GitHub - NCBI-Hackathons/chervil: A detection algorithm for expression features that correspond to previous viral infection

Computational Human Endogenous RetroViral Infection Labeler (CHERVIL) is a pipeline for the detection of endogenous retroviral expression patterns that correspond to current or previous viral infection.

This project was developed at the Rocky Mountain Genomics HackCon 2018 by Benjamin Lee (team lead), Jeremy Ash (team lead), Corinne Walsh, and Grant Vagle with support from Ben Busby and Michael Crusoe.

What is CHERVIL and why do we need it?

Human endogenous retroviral elements (HERVs) are retroviruses that have integrated themselves into the human germline. Usually, they remain latent in the human genome.
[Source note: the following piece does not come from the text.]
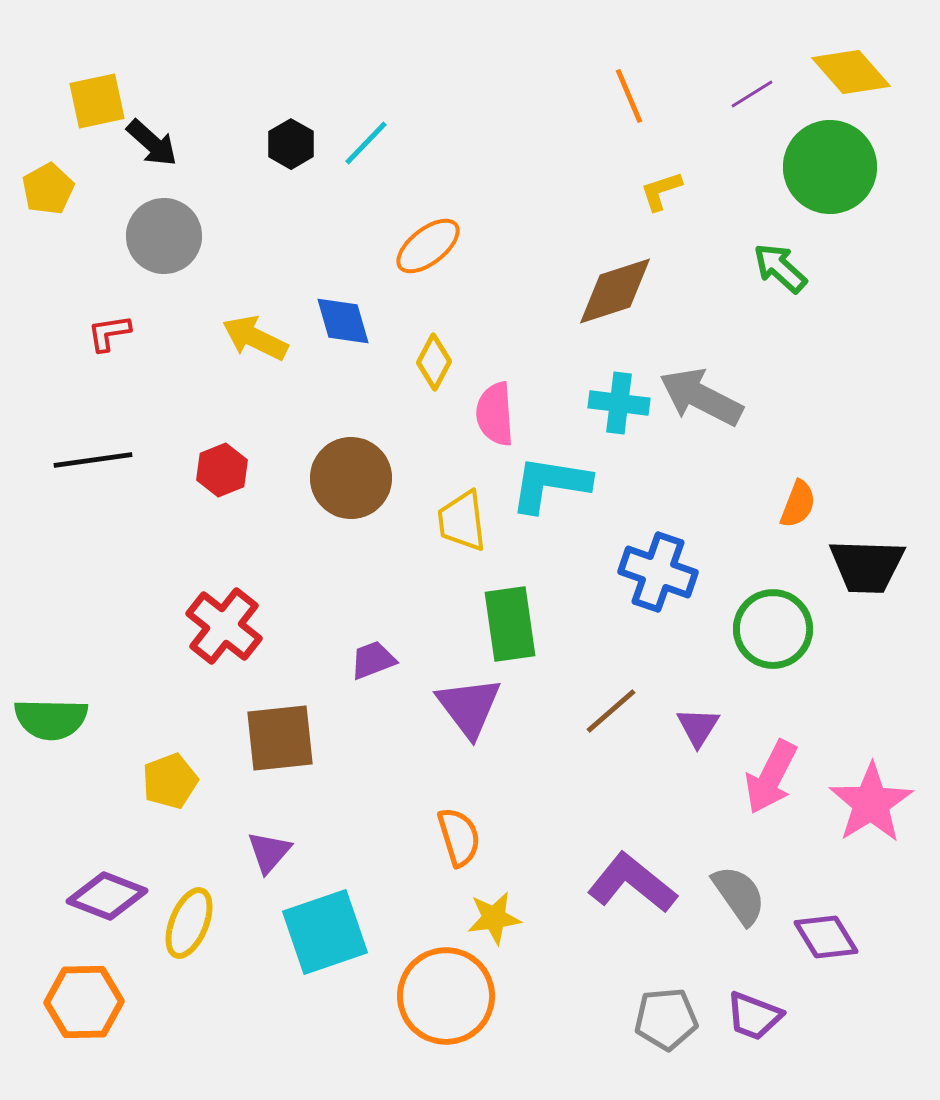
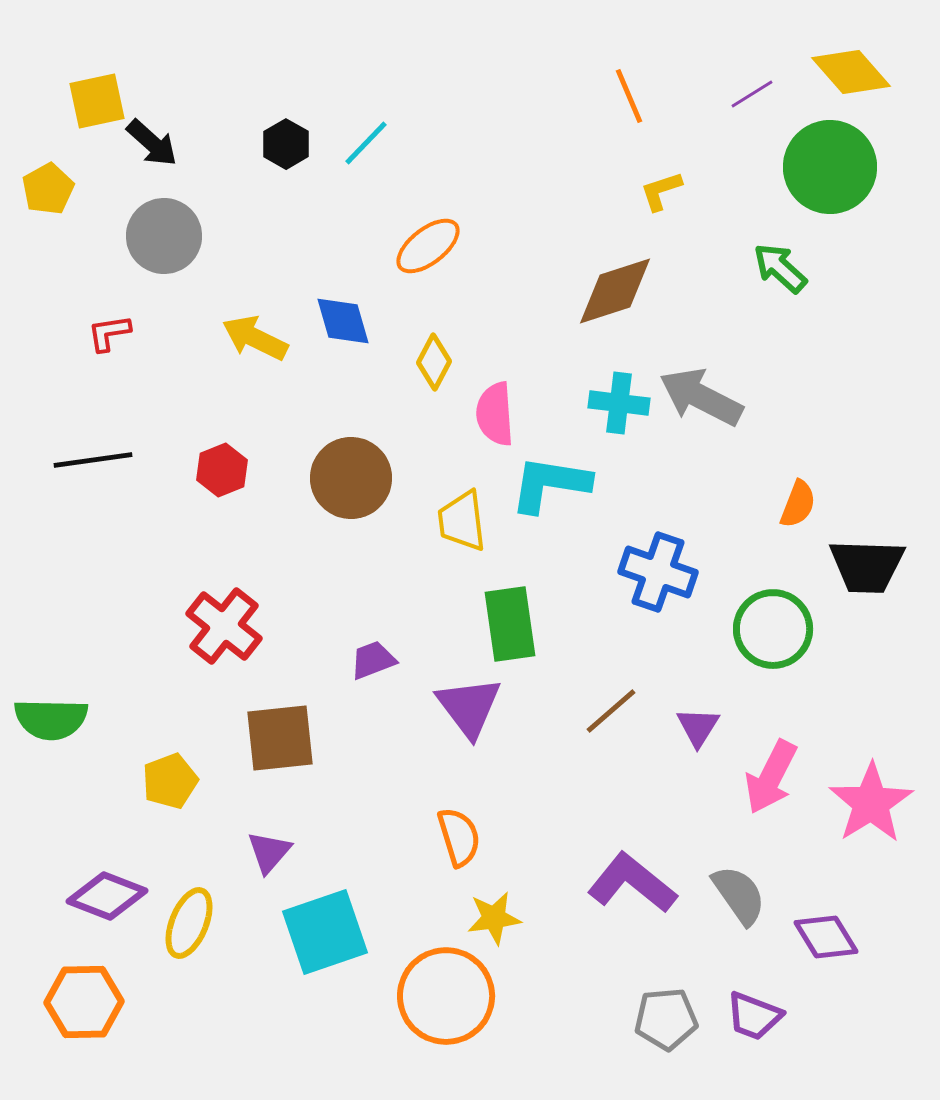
black hexagon at (291, 144): moved 5 px left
However, previous work suggests that some HERVs become actively transcribed upon viral infection.

CHERVIL builds on an existing pipeline built for HERV expression quantification, RetroSpotter, and adds on a machine learning component to identify patterns in HERV expression indicative of pre-symptomatic or historic viral infection.

How it works

At a high level, there are two major phases of the CHERVIL pipeline.

The first is the calculation of HERV expression in different populations. To do this, we use RetroSpotter and Magic-BLAST to align RNA-seq data to known HERVs to quantify HERV expression.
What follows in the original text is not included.